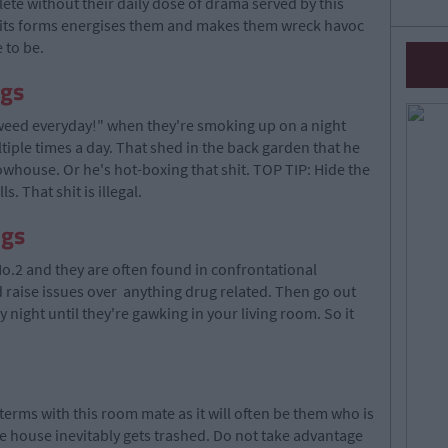
te without their daily dose of drama served by this
ll its forms energises them and makes them wreck havoc
 to be.
ugs
eed everyday!" when they're smoking up on a night
ltiple times a day. That shed in the back garden that he
rowhouse. Or he's hot-boxing that shit. TOP TIP: Hide the
. That shit is illegal.
ugs
o.2 and they are often found in confrontational
d raise issues over anything drug related. Then go out
night until they're gawking in your living room. So it
 terms with this room mate as it will often be them who is
he house inevitably gets trashed. Do not take advantage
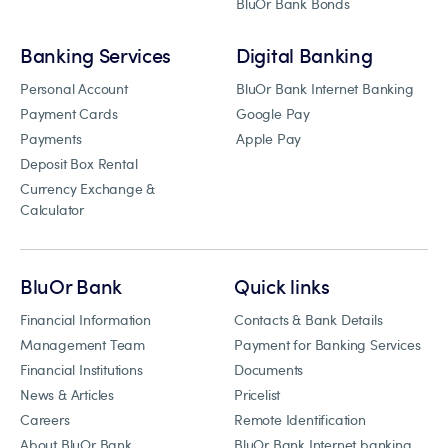
BluOr Bank Bonds
Banking Services
Digital Banking
Personal Account
BluOr Bank Internet Banking
Payment Cards
Google Pay
Payments
Apple Pay
Deposit Box Rental
Currency Exchange &
Calculator
BluOr Bank
Quick links
Financial Information
Contacts & Bank Details
Management Team
Payment for Banking Services
Financial Institutions
Documents
News & Articles
Pricelist
Careers
Remote Identification
About BluOr Bank
BluOr Bank Internet banking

⁂

* _WHAT TO WORK ON_: Set out every line from the material that contains the string "this".

* _WRITTEN ANSWER_:
te without their daily dose of drama served by this
 terms with this room mate as it will often be them who is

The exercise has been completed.